Enjeksiyon karışımı Enjekte edilen embriyolar Yumurtadan çıkmış larvalar Pupa Mozaik G0
(Mozaik/Toplam yetişkin)
BdorOrco_gRNA1 (300 ng/μL) 200 83 66 49/60 (81%)
BdorOrco_gRNA2 (300 ng/μL)
Cas9 (150 ng/μL)
Fenol kırmızısı (1 μL)
BdorOrco_scrambled gRNA1 (300 ng/μL) 200 78 76 0/70 (0%)
BdorOrco_scrambled gRNA2 (300 ng/μL)
Cas9 (150 ng/μL)
Fenol kırmızısı (1 μL)

Tablo 1: B. mikroenjeksiyon sonrası dorsalis sağkalımı ve mutagenezi.

Sorun Potansiyel neden(ler) Çözümleri
Verimsiz embriyo toplama 1. Yetişkinler kötü durumda 1. Yiyecek ve suyun, özellikle de yiyeceğin şeker içeriğinin mevcudiyetini sağlayın.
2. Yetersiz çiftleşme 2. 30-50 Lux loş koşullar altında önceden çiftleşme. 12-15 günlük çiftleşmiş yetişkinleri seçmek en iyisidir.
Enjeksiyondan sonra yumurtaların zayıf kuluçka kabiliyeti 1. Düşük kaliteli embriyolar 1. Taze ve dolgun yumurtaları toplayın ve suya batırılmış bir fırçayla hafifçe fırçalayın.
2. İğne sığmıyor 2. İğnenin ucu, enjeksiyon sırasında yumurtaya verilen zararı en aza indirmek için mümkün olduğunca küçüktür.
3. Enjeksiyondan sonra yumurtaların yanlış yetiştirilmesi 3. Dehidrasyonun kurumasını önlemek için enjeksiyondan sonra yumurtaların hidratlı tutulması gerekir.
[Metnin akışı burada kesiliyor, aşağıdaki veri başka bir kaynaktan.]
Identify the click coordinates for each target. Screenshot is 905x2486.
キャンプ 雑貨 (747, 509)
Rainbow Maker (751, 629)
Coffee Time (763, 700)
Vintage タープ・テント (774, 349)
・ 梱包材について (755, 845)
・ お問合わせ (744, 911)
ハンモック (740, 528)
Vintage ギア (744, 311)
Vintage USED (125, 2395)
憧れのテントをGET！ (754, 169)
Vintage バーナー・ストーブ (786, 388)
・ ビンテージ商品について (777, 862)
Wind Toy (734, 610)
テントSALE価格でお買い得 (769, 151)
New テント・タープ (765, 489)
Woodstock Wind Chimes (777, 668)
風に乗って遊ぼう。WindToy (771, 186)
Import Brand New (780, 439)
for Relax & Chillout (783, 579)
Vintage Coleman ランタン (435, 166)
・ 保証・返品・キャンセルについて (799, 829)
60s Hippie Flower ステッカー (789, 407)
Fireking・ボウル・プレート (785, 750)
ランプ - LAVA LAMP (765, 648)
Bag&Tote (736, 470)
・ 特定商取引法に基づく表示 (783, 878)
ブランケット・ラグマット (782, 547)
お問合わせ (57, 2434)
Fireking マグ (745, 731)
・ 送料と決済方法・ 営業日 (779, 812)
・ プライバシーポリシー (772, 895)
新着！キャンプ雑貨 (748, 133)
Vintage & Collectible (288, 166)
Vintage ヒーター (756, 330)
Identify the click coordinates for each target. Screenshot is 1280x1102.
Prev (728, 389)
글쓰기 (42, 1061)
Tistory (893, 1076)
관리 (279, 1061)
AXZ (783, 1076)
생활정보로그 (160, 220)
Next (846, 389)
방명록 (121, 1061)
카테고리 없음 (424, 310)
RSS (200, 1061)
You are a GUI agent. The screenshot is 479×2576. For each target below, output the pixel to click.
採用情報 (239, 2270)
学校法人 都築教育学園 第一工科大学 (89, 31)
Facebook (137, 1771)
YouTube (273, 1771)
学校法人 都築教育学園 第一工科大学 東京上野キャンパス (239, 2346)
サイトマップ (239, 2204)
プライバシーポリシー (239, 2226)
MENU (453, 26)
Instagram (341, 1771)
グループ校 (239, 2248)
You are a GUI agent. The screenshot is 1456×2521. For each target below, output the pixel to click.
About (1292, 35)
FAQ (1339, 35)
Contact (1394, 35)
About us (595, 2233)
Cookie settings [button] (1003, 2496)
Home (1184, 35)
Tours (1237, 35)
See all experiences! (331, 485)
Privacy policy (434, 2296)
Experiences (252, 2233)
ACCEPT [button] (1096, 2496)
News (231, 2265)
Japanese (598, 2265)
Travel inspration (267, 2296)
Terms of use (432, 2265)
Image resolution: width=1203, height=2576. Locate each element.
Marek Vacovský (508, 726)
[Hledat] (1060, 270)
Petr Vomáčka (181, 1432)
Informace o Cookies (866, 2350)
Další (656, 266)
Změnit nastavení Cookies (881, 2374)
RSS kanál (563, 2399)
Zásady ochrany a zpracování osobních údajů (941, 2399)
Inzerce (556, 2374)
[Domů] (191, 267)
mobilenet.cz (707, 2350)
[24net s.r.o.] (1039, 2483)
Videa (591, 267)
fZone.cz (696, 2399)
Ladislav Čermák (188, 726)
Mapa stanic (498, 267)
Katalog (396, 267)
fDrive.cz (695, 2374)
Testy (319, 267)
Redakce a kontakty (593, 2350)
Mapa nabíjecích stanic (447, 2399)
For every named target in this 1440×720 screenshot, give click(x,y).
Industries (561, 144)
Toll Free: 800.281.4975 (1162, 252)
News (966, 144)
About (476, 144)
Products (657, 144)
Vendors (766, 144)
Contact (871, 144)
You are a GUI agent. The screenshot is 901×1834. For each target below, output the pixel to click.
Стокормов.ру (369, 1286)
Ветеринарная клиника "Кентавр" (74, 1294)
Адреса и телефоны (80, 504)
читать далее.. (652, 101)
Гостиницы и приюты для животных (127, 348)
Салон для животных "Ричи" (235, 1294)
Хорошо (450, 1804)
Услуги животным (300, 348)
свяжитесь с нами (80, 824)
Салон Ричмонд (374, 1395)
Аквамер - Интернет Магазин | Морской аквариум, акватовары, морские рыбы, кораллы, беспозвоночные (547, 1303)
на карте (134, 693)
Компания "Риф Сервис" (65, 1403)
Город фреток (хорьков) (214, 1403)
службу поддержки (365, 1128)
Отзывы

Yumurtalar enjeksiyondan sonra doğrudan yiyeceğe de aktarılabilir.
Düşük larva hayatta kalma oranı 1. Küflü yiyecekler larva büyümesi için uygun değildir 1. Yeni yumurtadan çıkmış larvalar için az miktarda yiyecek ekleyin. Çok fazla yiyecek küflenir veya kurur ve larvaların büyümesini etkiler.
2. Yeni yumurtadan çıkmış larvalar uzun süre yağa batırılmış 2. Yeni yumurtadan çıkan larvaların larva yemine zamanında aktarılması veya yumurtaların enjeksiyondan sonra doğrudan yiyeceğe toplanması gerekir.
Erişkin mutasyon oranı düşüktür 1. Düşük gRNA kalitesi 1. Bozulmayı önlemek için yüksek kaliteli gRNA'yı sentezlemek için titiz deneysel işlem.
2. Verimsiz hedefler hedef dışı hedeflere yol açar 2. Tartışmamızda bahsettiğimiz gibi yüksek verimlilik hedeflerini taramak.

Tablo 2: Mutantların oluşturulmasıyla ilgili olası sorunlar, potansiyel nedenler ve çözümler.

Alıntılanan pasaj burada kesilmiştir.